19 March 2008

Back to the future

My friend Phil pointed me towards a story of astonishing magnitude that, amid all the hurly-burly of stock market plunges and ex-Beatles divorces, seems to have slipped through the general consciousness: an experiment scheduled for this summer at CERN – the particle accelerator in Switzerland – will attempt to send an atom several thousand years into the future, in the first steps towards time-travel (story here). I’m not quite sure how they will verify that the experiment has succeeded, bar waiting around for a few millennia to catch up with their atom, but it opens up exciting possibilities.

According to the Daily Telegraph: "The debut in early summer could provide a landmark because travelling into the past is only possible - if it is possible at all - as far back as the point of creation of the first time machine." In other words, if this experiment does, ultimately, lead to the creation of a working time machine in the future, the resultant time travellers could be amongst us as soon as July.

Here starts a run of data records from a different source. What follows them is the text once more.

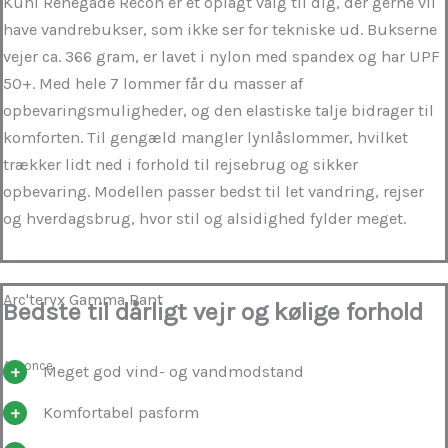
Kuhl Renegade Recon er et oplagt valg til dig, der gerne vil
have vandrebukser, som ikke ser for tekniske ud. Bukserne
vejer ca. 366 gram, er lavet i nylon med spandex og har UPF
50+. Med hele 7 lommer får du masser af
opbevaringsmuligheder, og den elastiske talje bidrager til
komforten. Til gengæld mangler lynlåslommer, hvilket
trækker lidt ned i forhold til rejsebrug og sikker
opbevaring. Modellen passer bedst til let vandring, rejser
og hverdagsbrug, hvor stil og alsidighed fylder meget.
Arc'teryx Gamma Pant
Bedste til dårligt vejr og kølige forhold
Annonce
Meget god vind- og vandmodstand
Komfortabel pasform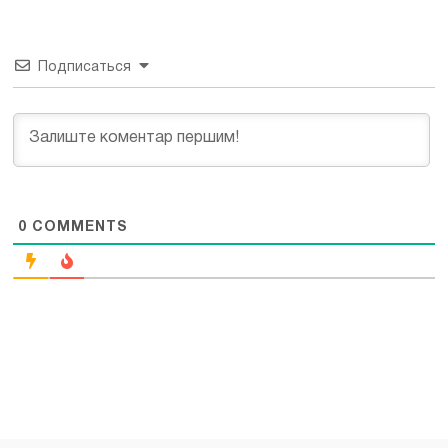
Подписаться
0
COMMENTS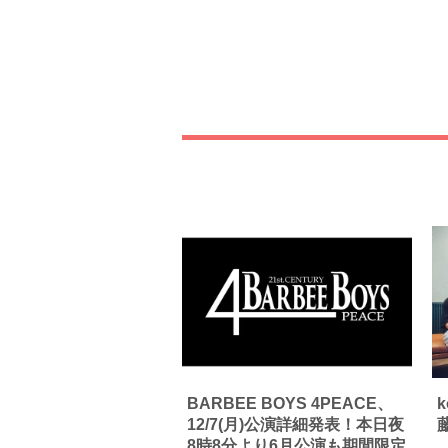
BARBEE BOYS 4PEACE、
12/7(月)公演詳細発表！本日夜
8時8分より6月公演も期間限定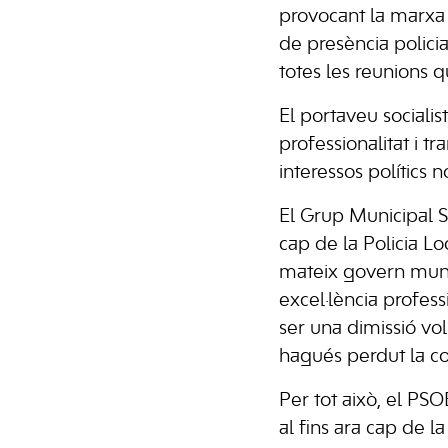
provocant la marxa 
de presència policia
totes les reunions q
El portaveu socialis
professionalitat i t
interessos polítics 
El Grup Municipal S
cap de la Policia L
mateix govern muni
excel·lència profes
ser una dimissió vo
hagués perdut la co
Per tot això, el P
al fins ara cap de l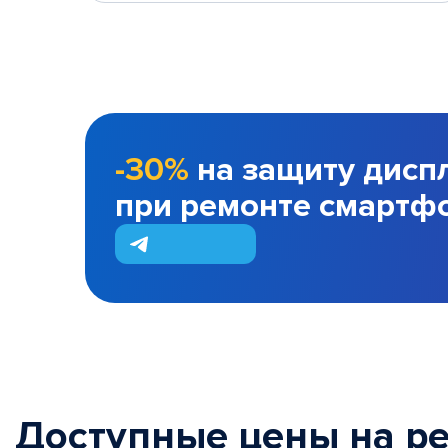
-30%
на защиту дисп
при ремонте смартф
Доступные цены на р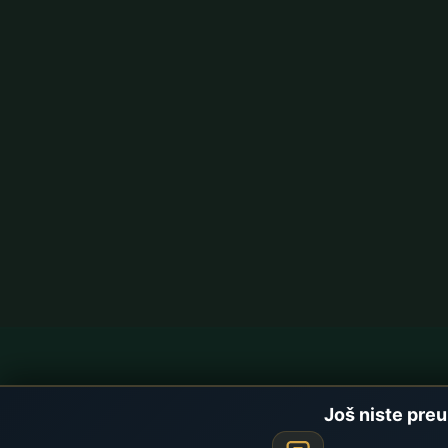
Namaz Vremena
Brzi linko
Još niste preu
Najažurnija namaz vremena, vjerski sadržaji
Početna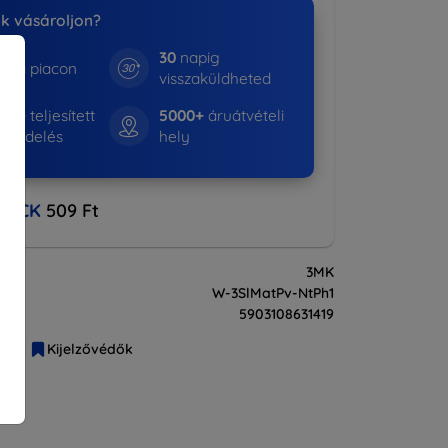
nk vásároljon?
30
napig
e a piacon
visszaküldheted
530+
teljesített
5000+
áruátvételi
rendelés
hely
BACK
509 Ft
3MK
W-3SlMatPv-NtPh1
5903108631419
liák
Kijelzővédők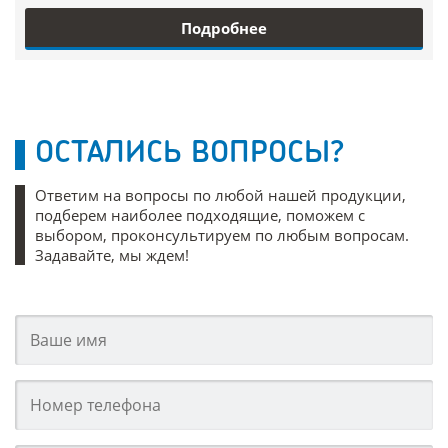
Подробнее
ОСТАЛИСЬ ВОПРОСЫ?
Ответим на вопросы по любой нашей продукции,
подберем наиболее подходящие, поможем с
выбором, проконсультируем по любым вопросам.
Задавайте, мы ждем!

So if you catch sight of a DeLorean leaving fiery-tracks in the road, it might not be the local joy-riders earning their next ASBOs. (And if you don’t understand that reference, the only time-machine you need is a beta-max video to take you back to 1985, when time-travelling was just about the coolest mischief a kid could get up to.)

1 comment:

Phil Woodford said...

One popular theme in science fiction is the creation of some kind of temporal police force that seeks out anomalies and seeks to correct them. If such a body exists at any point in the future, one can only assume that they will have a particular interest in preventing the CERN experiment, which threatens the laws of causality and a rupture in the space-time continuum. I wonder if we'll find that the experiment never works because of continual sabotage by timecops?